### RECORD EXTRACTS
---*---

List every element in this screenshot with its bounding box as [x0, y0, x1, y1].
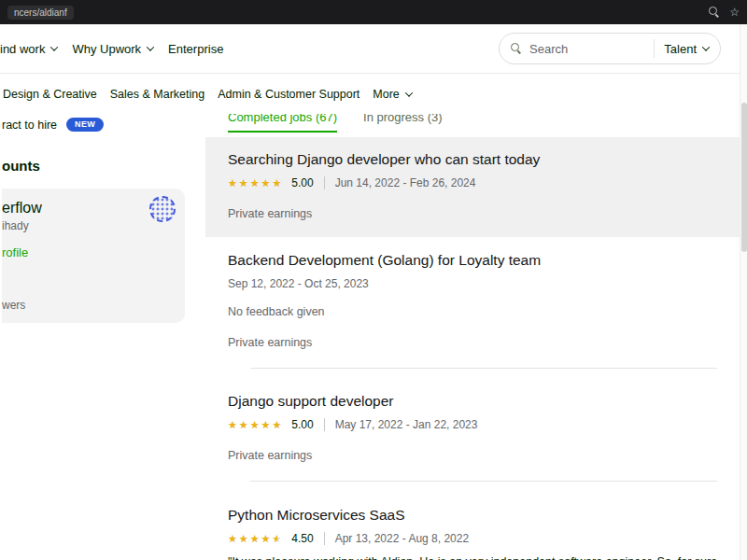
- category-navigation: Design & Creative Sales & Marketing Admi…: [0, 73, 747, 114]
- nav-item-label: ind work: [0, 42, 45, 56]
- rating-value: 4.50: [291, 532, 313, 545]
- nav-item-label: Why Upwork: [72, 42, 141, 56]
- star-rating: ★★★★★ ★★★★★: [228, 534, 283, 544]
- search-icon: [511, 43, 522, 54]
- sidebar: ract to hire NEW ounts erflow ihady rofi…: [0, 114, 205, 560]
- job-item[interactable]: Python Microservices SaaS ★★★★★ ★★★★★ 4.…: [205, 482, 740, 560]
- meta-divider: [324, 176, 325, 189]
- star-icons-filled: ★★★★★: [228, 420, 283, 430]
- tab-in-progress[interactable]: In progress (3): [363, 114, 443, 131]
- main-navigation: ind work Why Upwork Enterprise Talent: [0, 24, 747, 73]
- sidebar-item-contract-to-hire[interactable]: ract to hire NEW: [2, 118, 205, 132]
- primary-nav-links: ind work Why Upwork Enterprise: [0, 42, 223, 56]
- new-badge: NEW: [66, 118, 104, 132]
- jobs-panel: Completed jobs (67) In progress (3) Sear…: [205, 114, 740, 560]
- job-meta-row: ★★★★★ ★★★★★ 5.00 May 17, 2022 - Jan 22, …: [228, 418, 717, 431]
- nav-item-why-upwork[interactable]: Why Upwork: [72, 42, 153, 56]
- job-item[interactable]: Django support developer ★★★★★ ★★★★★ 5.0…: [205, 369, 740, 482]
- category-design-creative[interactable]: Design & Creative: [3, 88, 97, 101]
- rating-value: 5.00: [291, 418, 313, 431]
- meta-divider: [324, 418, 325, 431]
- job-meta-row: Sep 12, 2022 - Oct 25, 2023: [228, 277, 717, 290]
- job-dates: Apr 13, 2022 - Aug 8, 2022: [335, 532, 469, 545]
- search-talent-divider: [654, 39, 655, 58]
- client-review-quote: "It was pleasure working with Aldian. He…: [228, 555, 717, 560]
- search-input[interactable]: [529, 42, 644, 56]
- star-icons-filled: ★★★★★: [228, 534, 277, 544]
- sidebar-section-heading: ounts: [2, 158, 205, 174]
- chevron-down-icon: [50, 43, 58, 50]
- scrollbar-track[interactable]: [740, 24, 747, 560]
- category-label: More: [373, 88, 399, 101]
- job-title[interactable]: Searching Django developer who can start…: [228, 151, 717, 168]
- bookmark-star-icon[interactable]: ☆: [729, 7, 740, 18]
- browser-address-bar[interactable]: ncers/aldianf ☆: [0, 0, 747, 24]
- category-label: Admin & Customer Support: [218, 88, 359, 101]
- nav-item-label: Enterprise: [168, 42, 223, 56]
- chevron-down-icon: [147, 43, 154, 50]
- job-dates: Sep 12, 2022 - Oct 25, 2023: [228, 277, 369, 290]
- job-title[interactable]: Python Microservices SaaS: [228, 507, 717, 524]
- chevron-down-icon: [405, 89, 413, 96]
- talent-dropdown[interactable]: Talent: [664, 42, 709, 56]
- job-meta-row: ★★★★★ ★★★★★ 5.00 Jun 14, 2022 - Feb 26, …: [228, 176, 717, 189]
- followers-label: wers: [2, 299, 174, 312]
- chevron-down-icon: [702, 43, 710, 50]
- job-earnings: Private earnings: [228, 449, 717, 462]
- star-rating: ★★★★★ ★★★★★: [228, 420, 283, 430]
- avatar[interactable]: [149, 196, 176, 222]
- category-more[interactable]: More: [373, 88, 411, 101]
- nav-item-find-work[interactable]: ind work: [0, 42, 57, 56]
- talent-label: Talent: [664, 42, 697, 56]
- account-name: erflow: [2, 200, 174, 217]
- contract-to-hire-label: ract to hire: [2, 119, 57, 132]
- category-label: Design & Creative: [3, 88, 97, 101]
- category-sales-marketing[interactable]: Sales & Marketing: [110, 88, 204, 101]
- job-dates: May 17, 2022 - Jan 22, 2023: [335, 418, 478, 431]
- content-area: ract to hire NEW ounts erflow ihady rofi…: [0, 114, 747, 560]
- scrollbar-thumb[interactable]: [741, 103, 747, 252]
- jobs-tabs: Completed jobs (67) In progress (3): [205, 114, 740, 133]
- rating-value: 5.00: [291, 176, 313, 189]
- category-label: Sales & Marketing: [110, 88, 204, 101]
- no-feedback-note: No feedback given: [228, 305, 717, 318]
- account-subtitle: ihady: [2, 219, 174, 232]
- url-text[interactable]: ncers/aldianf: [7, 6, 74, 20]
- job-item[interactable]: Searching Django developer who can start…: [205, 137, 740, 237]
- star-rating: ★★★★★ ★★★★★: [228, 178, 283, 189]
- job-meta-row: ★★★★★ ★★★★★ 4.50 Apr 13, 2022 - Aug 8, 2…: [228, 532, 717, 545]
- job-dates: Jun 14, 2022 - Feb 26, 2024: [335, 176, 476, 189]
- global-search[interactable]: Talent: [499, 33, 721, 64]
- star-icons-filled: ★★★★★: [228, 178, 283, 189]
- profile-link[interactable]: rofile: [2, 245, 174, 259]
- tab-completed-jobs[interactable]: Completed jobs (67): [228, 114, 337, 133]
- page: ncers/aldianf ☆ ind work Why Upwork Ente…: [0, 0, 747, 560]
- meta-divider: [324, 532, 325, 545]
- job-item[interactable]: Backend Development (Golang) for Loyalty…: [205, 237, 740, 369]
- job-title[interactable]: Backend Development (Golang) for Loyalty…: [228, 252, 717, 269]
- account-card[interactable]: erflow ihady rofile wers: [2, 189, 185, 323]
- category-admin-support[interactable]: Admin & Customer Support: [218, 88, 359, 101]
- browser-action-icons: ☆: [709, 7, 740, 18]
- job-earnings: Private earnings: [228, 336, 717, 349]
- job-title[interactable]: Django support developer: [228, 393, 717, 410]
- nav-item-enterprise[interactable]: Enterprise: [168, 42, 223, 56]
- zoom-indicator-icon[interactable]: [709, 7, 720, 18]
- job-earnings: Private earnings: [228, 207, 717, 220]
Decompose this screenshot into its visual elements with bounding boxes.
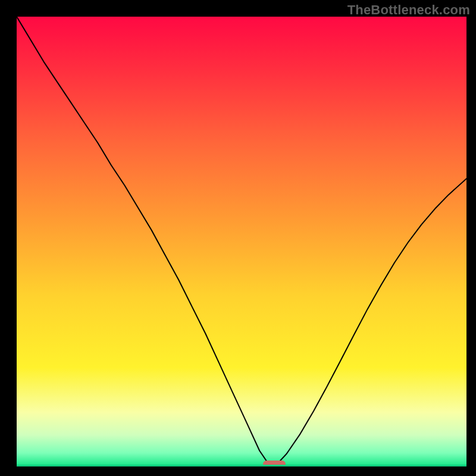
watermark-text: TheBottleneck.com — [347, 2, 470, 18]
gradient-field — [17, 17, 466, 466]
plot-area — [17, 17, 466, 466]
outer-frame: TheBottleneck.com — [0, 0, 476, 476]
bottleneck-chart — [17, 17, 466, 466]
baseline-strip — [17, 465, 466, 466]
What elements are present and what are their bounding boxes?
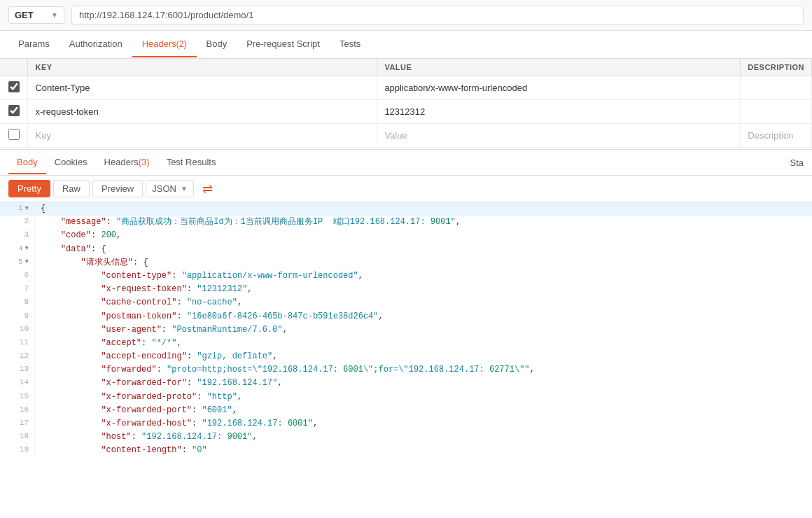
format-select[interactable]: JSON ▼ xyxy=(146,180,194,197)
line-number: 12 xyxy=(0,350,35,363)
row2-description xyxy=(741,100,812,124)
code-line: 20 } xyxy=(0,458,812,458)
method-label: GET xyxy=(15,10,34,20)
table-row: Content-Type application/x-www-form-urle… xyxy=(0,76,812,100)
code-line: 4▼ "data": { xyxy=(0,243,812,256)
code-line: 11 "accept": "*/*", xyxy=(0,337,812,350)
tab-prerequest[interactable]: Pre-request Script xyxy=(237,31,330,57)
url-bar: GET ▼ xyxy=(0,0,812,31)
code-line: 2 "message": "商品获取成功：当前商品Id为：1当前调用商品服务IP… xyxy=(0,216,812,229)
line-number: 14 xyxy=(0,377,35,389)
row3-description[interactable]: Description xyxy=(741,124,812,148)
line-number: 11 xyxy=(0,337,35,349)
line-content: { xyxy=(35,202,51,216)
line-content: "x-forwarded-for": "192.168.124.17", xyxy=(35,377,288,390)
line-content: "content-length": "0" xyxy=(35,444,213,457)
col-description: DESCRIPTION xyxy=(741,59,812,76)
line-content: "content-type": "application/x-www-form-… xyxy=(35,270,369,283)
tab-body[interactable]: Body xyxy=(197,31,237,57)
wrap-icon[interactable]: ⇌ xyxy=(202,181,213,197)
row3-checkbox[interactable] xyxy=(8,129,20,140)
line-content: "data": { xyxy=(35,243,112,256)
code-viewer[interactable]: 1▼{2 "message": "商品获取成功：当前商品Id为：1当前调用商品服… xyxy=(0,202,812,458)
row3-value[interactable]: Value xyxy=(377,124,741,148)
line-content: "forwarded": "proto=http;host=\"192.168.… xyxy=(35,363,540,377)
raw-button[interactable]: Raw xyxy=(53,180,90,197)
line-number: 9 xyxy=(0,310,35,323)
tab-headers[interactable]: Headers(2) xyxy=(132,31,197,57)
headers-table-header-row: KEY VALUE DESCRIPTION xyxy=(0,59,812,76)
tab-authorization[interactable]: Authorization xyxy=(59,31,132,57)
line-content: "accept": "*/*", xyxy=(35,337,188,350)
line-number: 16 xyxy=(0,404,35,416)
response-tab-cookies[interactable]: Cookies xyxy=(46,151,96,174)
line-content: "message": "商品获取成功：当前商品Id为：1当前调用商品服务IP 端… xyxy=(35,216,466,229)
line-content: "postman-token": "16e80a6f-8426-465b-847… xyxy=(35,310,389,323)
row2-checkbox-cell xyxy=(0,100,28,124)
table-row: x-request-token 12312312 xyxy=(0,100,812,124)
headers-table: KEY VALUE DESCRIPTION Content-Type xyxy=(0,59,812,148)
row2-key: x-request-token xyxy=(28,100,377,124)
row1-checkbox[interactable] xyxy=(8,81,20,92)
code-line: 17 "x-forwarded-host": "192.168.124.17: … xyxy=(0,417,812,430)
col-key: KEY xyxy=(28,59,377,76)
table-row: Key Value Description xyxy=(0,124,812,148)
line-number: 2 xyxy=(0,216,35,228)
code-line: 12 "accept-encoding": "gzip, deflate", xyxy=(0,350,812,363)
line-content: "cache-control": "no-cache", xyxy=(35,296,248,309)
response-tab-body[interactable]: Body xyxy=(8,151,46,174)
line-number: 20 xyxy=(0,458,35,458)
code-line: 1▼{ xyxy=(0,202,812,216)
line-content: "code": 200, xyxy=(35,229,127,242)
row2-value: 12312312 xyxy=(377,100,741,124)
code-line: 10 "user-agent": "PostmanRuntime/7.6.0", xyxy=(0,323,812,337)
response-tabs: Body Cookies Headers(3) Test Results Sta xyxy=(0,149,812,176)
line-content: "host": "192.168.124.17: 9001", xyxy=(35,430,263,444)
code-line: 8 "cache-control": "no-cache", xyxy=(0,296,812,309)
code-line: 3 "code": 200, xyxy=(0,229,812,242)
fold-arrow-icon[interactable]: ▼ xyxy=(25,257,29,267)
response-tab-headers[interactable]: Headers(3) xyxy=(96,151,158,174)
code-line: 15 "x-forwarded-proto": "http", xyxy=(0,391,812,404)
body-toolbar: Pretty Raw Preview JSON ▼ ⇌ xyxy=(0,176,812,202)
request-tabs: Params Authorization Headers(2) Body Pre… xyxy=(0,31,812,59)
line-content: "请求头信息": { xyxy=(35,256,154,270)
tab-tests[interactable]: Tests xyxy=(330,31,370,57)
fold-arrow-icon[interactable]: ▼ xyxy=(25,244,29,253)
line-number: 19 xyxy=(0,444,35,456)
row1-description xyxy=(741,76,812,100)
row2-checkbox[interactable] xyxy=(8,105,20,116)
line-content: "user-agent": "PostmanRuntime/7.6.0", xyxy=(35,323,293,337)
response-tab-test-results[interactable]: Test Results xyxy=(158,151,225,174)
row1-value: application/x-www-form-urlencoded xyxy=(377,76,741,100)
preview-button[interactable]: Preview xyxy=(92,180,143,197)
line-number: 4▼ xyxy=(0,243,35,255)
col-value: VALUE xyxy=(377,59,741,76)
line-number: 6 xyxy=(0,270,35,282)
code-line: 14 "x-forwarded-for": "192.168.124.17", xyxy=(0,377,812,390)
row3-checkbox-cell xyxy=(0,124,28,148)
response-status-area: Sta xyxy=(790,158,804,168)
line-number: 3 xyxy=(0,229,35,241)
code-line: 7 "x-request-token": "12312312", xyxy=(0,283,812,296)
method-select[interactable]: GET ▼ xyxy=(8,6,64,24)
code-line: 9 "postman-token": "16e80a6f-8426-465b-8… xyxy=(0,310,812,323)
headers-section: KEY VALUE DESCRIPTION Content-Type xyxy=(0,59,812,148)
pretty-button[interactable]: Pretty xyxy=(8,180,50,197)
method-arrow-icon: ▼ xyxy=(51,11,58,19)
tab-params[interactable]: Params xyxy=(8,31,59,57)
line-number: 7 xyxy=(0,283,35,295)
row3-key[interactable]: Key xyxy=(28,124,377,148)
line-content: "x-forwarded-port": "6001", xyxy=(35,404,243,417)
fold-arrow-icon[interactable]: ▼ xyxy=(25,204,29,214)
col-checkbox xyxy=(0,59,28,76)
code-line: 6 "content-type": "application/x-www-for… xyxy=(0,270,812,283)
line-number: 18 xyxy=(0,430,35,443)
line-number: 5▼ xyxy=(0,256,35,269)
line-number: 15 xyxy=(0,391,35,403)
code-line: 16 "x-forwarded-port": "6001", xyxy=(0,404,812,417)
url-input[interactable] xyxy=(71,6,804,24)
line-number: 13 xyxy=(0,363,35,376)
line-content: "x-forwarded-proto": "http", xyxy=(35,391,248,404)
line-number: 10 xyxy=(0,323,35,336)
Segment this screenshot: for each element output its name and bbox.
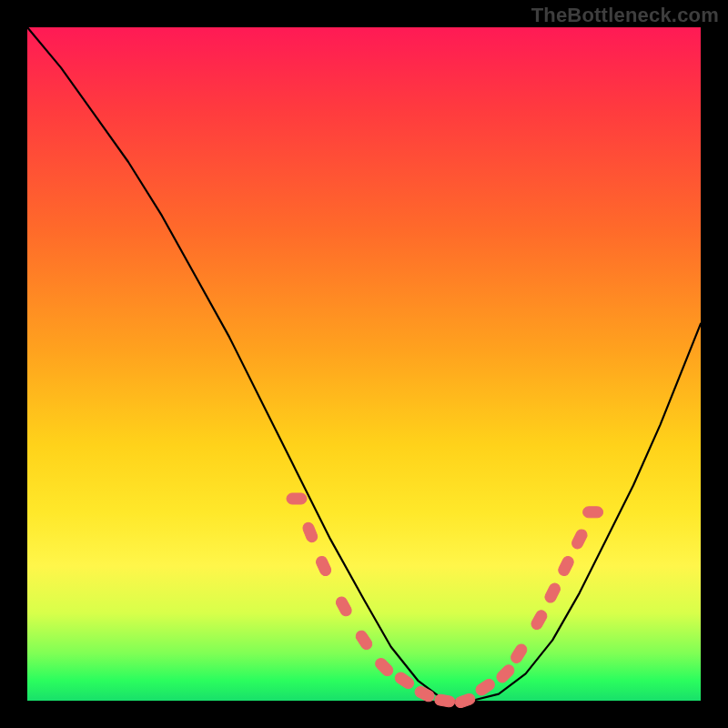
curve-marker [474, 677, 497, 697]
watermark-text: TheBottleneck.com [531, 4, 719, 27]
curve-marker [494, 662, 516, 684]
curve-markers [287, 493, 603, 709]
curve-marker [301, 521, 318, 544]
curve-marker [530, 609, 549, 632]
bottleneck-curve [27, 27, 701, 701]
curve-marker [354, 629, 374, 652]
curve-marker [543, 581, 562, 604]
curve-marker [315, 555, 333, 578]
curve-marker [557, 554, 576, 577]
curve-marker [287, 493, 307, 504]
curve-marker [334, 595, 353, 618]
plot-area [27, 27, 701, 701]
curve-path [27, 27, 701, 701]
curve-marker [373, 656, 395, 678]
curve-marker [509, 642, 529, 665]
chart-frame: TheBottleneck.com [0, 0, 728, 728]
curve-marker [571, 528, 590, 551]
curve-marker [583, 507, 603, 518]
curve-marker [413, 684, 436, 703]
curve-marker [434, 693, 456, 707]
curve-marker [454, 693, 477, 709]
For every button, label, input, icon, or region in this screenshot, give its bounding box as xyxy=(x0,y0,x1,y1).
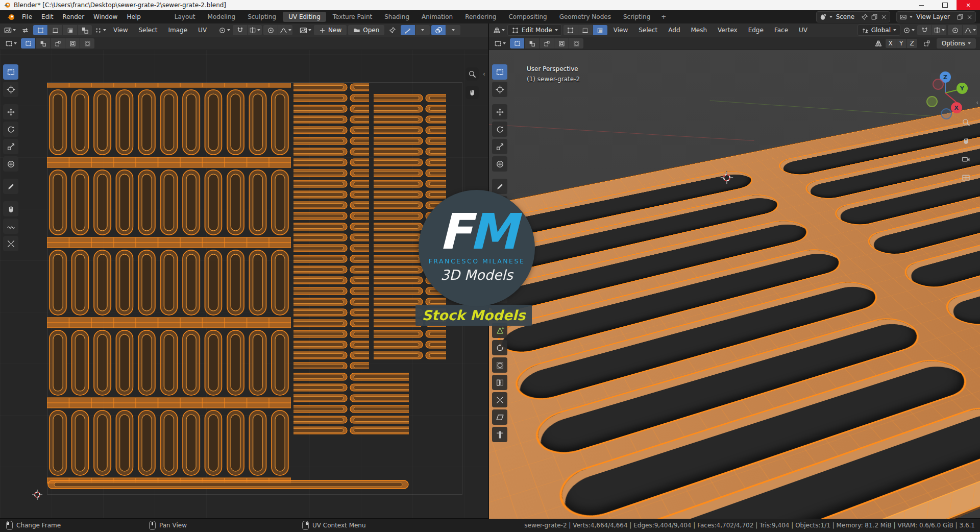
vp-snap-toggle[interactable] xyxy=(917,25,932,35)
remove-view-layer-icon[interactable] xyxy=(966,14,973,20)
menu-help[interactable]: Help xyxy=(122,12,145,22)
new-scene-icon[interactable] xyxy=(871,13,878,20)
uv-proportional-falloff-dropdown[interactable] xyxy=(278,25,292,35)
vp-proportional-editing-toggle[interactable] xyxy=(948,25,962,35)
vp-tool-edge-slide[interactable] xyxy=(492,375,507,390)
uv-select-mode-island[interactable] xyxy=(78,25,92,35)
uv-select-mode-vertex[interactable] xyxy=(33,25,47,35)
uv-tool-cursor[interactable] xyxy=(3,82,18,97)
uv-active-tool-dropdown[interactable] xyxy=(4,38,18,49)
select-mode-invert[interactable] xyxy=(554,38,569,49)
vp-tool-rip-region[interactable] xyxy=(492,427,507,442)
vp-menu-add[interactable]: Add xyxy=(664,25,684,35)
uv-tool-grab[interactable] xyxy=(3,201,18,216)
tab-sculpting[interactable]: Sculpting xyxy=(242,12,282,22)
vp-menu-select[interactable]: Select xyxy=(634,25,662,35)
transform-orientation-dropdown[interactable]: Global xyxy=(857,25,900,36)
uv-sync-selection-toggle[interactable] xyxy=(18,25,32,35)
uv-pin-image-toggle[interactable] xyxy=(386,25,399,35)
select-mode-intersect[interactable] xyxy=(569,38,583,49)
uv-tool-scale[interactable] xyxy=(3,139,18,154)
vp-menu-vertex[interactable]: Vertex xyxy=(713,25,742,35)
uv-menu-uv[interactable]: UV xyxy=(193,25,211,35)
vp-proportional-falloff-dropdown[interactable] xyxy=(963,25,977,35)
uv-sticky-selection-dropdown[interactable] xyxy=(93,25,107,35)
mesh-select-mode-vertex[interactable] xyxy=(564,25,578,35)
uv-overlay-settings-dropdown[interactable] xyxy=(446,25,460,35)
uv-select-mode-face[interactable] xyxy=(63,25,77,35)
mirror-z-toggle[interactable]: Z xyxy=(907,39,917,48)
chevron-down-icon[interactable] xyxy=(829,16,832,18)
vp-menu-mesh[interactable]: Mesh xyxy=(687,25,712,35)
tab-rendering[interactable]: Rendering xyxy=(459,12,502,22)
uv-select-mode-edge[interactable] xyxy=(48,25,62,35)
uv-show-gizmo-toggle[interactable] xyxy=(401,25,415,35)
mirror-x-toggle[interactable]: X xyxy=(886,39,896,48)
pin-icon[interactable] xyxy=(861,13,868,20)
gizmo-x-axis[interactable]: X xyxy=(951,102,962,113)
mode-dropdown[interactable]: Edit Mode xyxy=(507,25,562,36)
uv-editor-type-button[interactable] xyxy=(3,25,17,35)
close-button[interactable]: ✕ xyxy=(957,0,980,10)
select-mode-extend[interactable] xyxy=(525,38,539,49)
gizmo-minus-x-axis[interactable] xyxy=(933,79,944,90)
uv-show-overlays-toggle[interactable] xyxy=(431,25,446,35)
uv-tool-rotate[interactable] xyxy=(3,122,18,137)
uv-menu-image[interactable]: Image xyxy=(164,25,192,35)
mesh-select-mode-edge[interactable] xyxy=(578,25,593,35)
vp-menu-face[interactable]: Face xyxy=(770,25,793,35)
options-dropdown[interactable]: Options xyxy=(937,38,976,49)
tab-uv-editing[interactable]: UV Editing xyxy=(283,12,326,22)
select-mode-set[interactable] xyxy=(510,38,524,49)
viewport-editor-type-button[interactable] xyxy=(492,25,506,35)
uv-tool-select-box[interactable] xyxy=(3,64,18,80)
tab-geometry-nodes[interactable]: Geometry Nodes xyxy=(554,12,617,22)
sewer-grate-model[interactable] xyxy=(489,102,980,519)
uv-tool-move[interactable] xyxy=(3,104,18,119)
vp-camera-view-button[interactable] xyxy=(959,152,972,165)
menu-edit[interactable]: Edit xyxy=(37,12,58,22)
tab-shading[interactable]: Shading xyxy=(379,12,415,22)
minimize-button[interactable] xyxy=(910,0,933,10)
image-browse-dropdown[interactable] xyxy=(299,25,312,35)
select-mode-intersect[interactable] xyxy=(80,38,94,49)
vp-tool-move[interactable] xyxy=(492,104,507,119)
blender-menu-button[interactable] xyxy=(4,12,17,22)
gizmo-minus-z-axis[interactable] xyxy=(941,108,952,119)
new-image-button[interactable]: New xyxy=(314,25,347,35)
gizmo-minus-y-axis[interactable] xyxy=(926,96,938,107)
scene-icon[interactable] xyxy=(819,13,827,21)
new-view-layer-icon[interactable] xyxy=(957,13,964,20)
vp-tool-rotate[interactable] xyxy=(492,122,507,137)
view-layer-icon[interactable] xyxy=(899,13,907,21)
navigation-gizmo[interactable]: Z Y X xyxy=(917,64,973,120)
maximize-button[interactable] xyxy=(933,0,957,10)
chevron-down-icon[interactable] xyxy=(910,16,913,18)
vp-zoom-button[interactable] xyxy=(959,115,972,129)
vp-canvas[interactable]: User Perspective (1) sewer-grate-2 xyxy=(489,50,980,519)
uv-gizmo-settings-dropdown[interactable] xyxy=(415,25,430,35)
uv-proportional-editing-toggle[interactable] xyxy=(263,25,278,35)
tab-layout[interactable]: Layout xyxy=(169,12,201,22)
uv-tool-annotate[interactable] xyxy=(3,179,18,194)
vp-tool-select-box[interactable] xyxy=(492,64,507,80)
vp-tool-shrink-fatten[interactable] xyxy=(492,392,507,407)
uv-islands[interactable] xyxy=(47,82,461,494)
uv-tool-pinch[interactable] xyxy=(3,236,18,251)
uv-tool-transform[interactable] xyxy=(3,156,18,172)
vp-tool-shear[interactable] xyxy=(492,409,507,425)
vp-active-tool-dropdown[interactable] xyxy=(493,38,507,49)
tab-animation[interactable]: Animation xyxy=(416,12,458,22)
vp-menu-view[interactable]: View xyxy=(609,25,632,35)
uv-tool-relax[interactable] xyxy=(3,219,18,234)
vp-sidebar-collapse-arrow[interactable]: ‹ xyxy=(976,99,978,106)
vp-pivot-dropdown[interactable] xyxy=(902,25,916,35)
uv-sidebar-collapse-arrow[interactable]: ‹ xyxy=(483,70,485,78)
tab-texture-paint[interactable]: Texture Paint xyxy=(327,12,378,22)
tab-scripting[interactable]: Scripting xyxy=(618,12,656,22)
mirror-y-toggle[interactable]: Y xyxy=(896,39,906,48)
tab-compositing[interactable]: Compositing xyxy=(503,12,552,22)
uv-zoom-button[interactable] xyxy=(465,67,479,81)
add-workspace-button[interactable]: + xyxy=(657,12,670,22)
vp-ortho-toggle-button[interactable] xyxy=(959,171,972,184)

---*---

### ASSIGNMENT
Pull out all lines from the listing that contain the string "proto".

### RESPONSE TO THE TASK
line-content: "forwarded": "proto=http;host=\"192.168.… xyxy=(35,363,540,377)
code-line: 15 "x-forwarded-proto": "http", xyxy=(0,391,812,404)
line-content: "x-forwarded-proto": "http", xyxy=(35,391,248,404)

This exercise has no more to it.